I think this is just an artifact of how the code is representing "present". It's clear there's no actual content on this page, looks like it was recently created from a template in anticipation of posting a biography.
The end date for his term is marked as "present", so the text at the bottom is rendering it as the UTC time at page load. In this case, it will be a few minutes behind as the page gets cached at CDN edge nodes, and will be slightly different for everyone. When you see it change, that's the cache TTL expiring.
I'm a software developer. You don't publish pages like that until they are ready for public viewing. A "draft" page should stay in a draft state and NOT get published. And besides, the fact that date was updated several times, is odd.

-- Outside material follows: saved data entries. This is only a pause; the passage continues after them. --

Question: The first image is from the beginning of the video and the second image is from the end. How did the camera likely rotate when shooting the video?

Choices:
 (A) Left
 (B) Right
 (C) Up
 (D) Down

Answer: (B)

I think this is just an artifact of how the code is representing "present". It's clear there's no actual content on this page, looks like it was recently created from a template in anticipation of posting a biography.

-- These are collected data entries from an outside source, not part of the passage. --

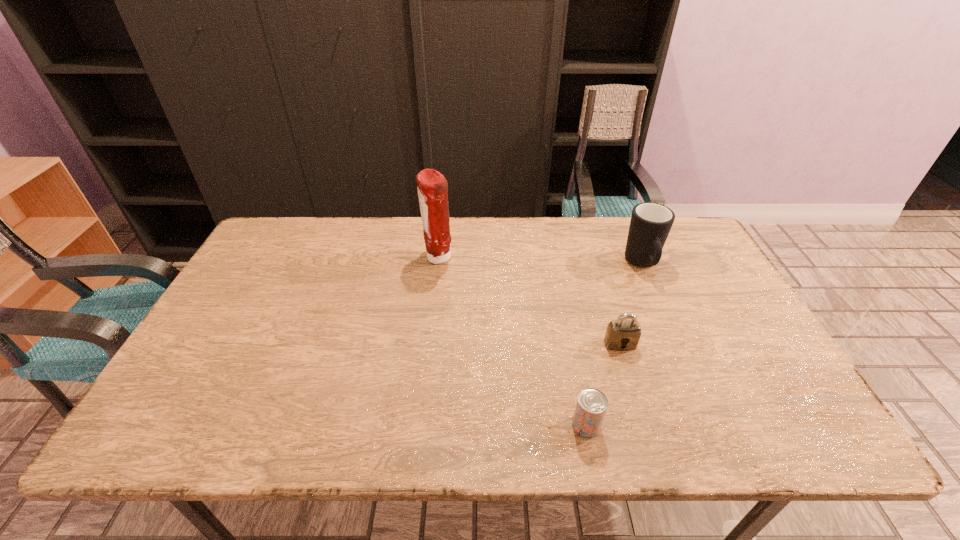 You are a GUI agent. You are given a task and a screenshot of the screen. Output one action in this format:
    pyautogui.click(x=<x>, y=<y>)
    Task: Click on the tallest object
    The height and width of the screenshot is (540, 960).
    Given the screenshot: What is the action you would take?
    pyautogui.click(x=432, y=187)

I want to click on the leftmost object, so click(x=432, y=187).

This screenshot has width=960, height=540. In order to click on mug in this screenshot , I will do `click(650, 224)`.

Find the location of a particular element. the second tallest object is located at coordinates (650, 224).

The image size is (960, 540). Identify the location of padlock. pos(622,334).

At what (x,y) coordinates should I click in order to perform the action: click on the third tallest object. Please return your answer as a coordinate pair (x, y). The image size is (960, 540). Looking at the image, I should click on (622, 334).

Where is `the second object from left to right`? This screenshot has width=960, height=540. the second object from left to right is located at coordinates (591, 406).

This screenshot has width=960, height=540. I want to click on the shortest object, so click(591, 406).

Where is `vacant space positioned 0.370m on the left of the condiment`? The image size is (960, 540). vacant space positioned 0.370m on the left of the condiment is located at coordinates (305, 258).

You are a GUI agent. You are given a task and a screenshot of the screen. Output one action in this format:
    pyautogui.click(x=<x>, y=<y>)
    Task: Click on the vacant space located 0.270m on the side of the second tallest object with the handle
    
    Given the screenshot: What is the action you would take?
    pyautogui.click(x=683, y=356)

The end date for his term is marked as "present", so the text at the bottom is rendering it as the UTC time at page load. In this case, it will be a few minutes behind as the page gets cached at CDN edge nodes, and will be slightly different for everyone. When you see it change, that's the cache TTL expiring.
Nothing to see here...
I'm a software developer. You don't publish pages like that until they are ready for public viewing. A "draft" page should stay in a draft state and NOT get published. And besides, the fact that date was updated several times, is odd.
So someone f'ed up. The date changing is not odd. That would be expected behavior due to CDN caches.
It would be a hardcoded UTC timestamp that would be independent of CDN location.